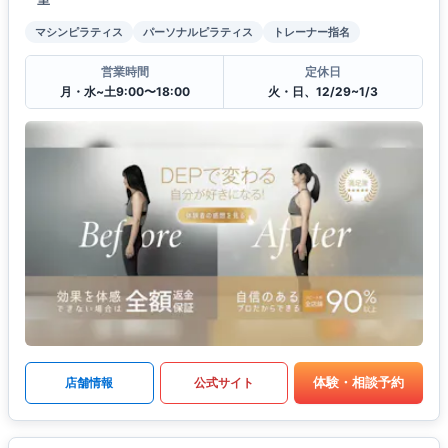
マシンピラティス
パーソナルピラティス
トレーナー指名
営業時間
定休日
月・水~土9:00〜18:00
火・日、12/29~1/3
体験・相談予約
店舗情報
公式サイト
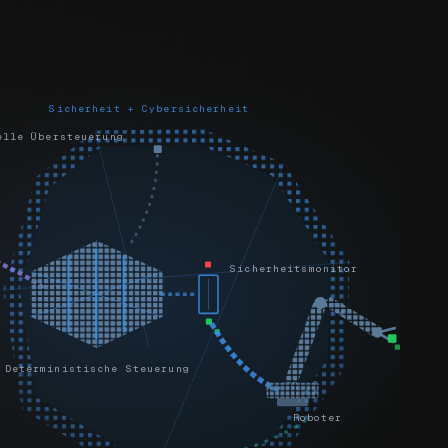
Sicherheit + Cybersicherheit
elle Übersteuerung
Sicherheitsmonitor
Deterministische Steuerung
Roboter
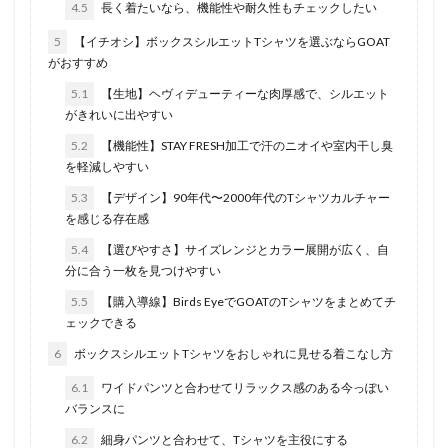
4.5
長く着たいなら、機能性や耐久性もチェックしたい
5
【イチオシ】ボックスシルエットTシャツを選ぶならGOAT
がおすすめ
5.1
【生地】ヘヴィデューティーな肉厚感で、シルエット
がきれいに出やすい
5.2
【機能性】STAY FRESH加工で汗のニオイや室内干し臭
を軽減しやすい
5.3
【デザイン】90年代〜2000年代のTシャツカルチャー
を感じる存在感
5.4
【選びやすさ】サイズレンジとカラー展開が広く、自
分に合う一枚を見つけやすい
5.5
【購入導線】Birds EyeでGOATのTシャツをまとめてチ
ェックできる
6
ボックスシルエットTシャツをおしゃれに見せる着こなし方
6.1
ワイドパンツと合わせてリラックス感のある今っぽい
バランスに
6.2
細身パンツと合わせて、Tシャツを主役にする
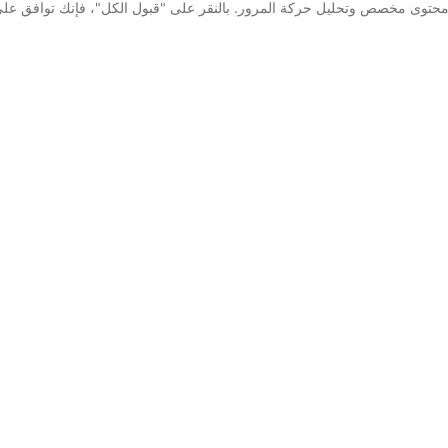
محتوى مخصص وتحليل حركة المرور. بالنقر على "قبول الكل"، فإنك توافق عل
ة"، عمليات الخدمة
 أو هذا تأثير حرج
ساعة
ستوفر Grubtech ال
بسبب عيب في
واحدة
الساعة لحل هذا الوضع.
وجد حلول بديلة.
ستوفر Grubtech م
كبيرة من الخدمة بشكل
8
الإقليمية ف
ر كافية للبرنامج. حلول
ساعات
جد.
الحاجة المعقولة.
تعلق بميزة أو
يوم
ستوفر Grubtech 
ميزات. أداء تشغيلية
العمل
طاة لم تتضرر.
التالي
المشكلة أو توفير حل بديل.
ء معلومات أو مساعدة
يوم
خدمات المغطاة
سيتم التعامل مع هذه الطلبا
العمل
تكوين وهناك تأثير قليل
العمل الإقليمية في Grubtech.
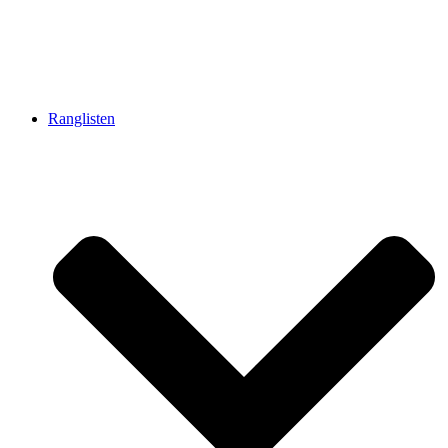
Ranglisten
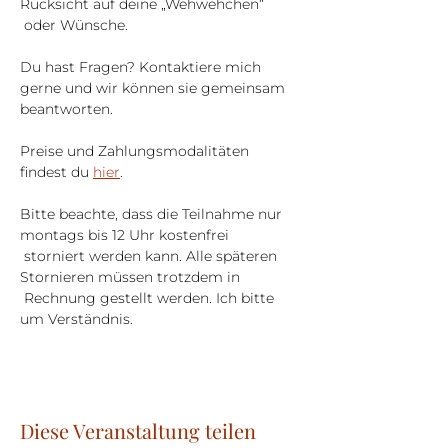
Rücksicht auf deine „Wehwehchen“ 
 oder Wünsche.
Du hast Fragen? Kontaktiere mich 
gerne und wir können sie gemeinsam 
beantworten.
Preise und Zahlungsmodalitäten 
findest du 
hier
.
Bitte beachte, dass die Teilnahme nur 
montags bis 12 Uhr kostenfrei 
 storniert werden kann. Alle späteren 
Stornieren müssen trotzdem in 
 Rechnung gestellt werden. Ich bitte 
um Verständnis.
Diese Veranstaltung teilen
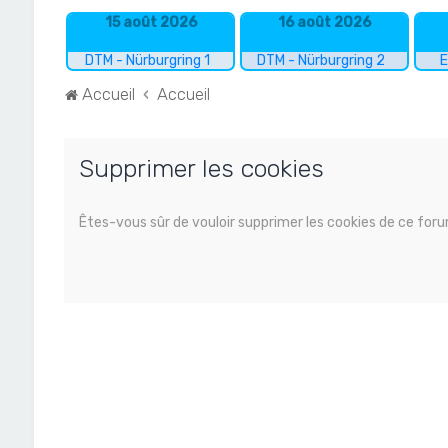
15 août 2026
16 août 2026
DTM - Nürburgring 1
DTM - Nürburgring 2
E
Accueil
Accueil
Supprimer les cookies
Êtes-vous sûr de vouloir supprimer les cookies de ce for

=== Exercise directions ===
The lines holding the word "Grubtech" are the answer. Pull them out of the records and copy them.

=== Your response ===
ستوفر Grubtech ال
ستوفر Grubtech م
ستوفر Grubtech 
العمل الإقليمية في Grubtech.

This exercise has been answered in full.